What you will do
Scan the entries below for the word "użytkownika" and copy every line in which it occurs.

Stored entries
· · · · ·
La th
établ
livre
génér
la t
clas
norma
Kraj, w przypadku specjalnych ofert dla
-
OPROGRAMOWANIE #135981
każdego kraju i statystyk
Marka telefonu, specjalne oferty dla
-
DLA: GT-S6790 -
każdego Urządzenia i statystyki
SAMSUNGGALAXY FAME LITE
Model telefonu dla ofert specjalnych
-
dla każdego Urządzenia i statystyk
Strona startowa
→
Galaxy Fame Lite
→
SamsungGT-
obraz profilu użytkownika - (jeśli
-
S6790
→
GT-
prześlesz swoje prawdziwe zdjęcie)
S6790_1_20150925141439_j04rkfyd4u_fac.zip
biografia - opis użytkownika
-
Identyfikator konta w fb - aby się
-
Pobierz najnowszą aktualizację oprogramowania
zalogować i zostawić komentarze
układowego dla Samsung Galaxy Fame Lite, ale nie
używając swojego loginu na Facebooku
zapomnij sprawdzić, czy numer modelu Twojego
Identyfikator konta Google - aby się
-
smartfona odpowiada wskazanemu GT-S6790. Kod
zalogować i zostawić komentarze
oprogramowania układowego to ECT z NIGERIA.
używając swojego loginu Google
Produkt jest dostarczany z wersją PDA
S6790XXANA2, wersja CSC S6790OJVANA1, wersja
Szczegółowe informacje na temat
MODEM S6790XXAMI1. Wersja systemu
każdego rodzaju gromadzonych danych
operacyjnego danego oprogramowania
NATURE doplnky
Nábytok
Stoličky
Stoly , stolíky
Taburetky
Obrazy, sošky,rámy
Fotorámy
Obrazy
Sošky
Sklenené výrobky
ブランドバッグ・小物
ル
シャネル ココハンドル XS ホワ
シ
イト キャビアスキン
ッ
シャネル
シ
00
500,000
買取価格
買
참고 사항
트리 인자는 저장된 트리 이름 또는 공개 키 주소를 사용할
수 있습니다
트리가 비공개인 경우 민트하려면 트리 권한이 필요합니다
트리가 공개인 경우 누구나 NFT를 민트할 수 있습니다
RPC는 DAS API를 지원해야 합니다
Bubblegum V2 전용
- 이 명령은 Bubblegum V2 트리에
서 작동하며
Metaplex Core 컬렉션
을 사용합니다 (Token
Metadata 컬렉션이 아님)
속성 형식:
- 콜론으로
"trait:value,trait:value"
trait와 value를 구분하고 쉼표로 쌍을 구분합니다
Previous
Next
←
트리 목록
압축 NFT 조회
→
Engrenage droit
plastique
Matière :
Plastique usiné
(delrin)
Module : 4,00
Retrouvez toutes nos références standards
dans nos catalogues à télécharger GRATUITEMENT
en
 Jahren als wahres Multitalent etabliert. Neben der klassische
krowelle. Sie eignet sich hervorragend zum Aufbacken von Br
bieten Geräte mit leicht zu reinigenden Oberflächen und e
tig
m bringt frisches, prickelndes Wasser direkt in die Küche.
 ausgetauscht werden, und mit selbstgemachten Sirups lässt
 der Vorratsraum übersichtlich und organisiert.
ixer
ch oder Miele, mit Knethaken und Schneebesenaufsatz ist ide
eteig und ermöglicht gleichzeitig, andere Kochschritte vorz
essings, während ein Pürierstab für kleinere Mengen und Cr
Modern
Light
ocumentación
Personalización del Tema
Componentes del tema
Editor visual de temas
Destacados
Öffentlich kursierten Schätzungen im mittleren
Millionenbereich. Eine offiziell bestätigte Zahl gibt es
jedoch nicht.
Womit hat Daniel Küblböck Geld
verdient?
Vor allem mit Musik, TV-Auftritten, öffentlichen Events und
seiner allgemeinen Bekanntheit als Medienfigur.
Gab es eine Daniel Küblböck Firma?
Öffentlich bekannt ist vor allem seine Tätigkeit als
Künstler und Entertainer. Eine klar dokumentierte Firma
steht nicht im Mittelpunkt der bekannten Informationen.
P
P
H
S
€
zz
· · · · ·
Solved exercise
obraz profilu użytkownika - (jeśli
biografia - opis użytkownika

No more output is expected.